Wherever the string "اليوم" turns up in the data, copy the whole line.

Entries taken from a collection:
*** Block opens ***
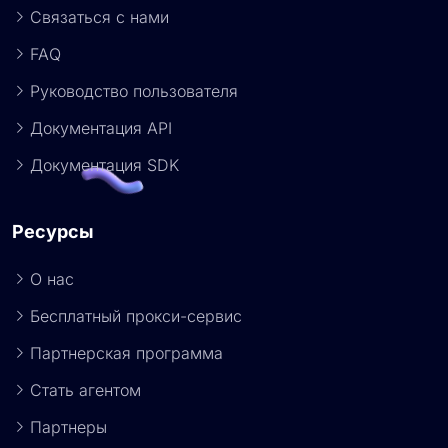
Связаться с нами
FAQ
Руководство пользователя
Документация API
Документация SDK
Ресурсы
О нас
Бесплатный прокси-сервис
Партнерская программа
Стать агентом
Партнеры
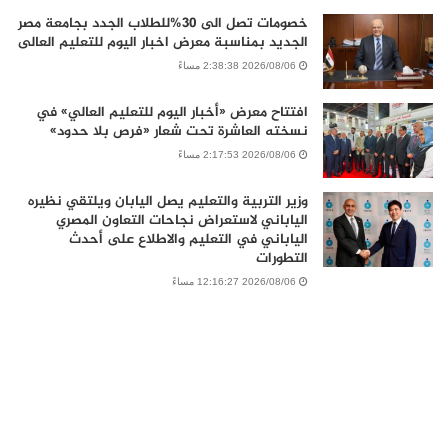
خصومات تصل الى 30%للطلاب الجدد بجامعة مصر
الجديد بمناسبة معرض اخبار اليوم للتعليم العالى
2026/08/06 2:38:38 مساءً
افتتاح معرض «أخبار اليوم للتعليم العالي» في
نسخته العاشرة تحت شعار «فرص بلا حدود»
2026/08/06 2:17:53 مساءً
وزير التربية والتعليم يصل اليابان ويلتقي نظيره
الياباني لاستعراض نجاحات التعاون المصري
الياباني في التعليم والاطلاع على أحدث
التطورات
2026/08/06 12:16:27 مساءً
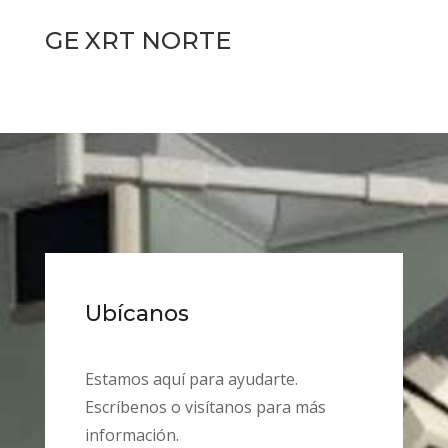
GE XRT NORTE
Ubícanos
Estamos aquí para ayudarte.
Escríbenos o visítanos para más
información.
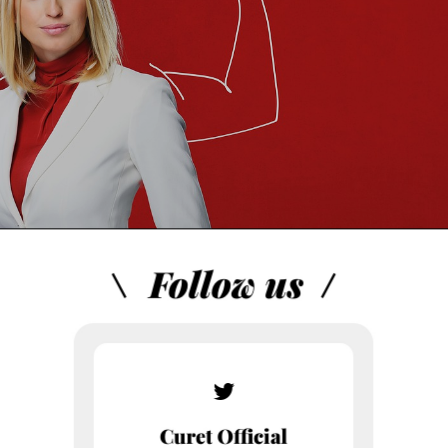
帰国子女。
こなして、上司やクライアントからの信頼も厚いデキる女性です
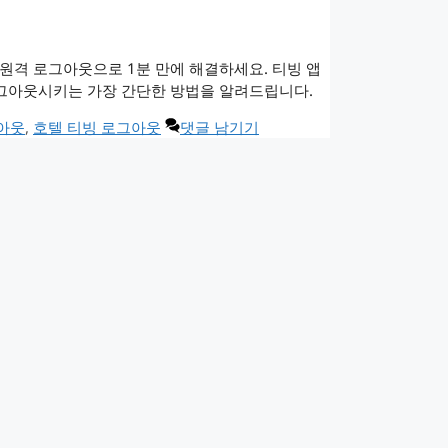
 원격 로그아웃으로 1분 만에 해결하세요. 티빙 앱
시 로그아웃시키는 가장 간단한 방법을 알려드립니다.
아웃
,
호텔 티빙 로그아웃
댓글 남기기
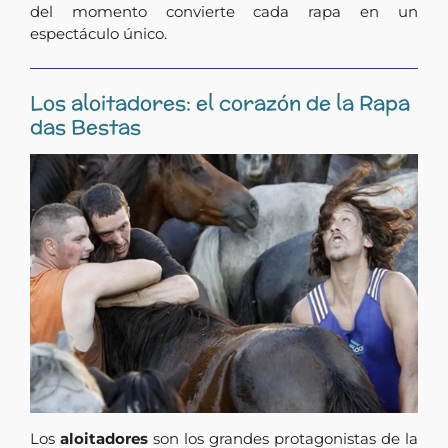
del momento convierte cada rapa en un
espectáculo único.
Los aloitadores: el corazón de la Rapa
das Bestas
Los
aloitadores
son los grandes protagonistas de la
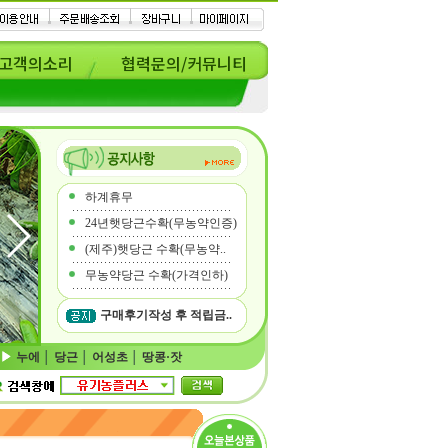
고객의소리
협력문의/커뮤니티
하계휴무
24년햇당근수확(무농약인증)
(제주)햇당근 수확(무농약..
무농약당근 수확(가격인하)
구매후기작성 후 적립금..
누에
│
당근
│
어성초
│
땅콩·잣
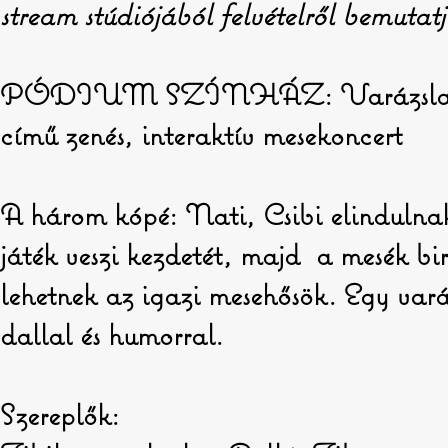
stream stúdiójából felvételről bemutatj
PÓDIUM SZÍNHÁZ: Varázslato
című zenés, interaktív mesekoncert
A három kópé: Nati, Csibi elindulna
játék veszi kezdetét, majd a mesék b
lehetnek az igazi mesehősök. Egy varáz
dallal és humorral.
Szereplők:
*** Block closes ***
--- Solution to the exercise ---
الجديد بمناسبة معرض اخبار اليوم للتعليم العالى
افتتاح معرض «أخبار اليوم للتعليم العالي» في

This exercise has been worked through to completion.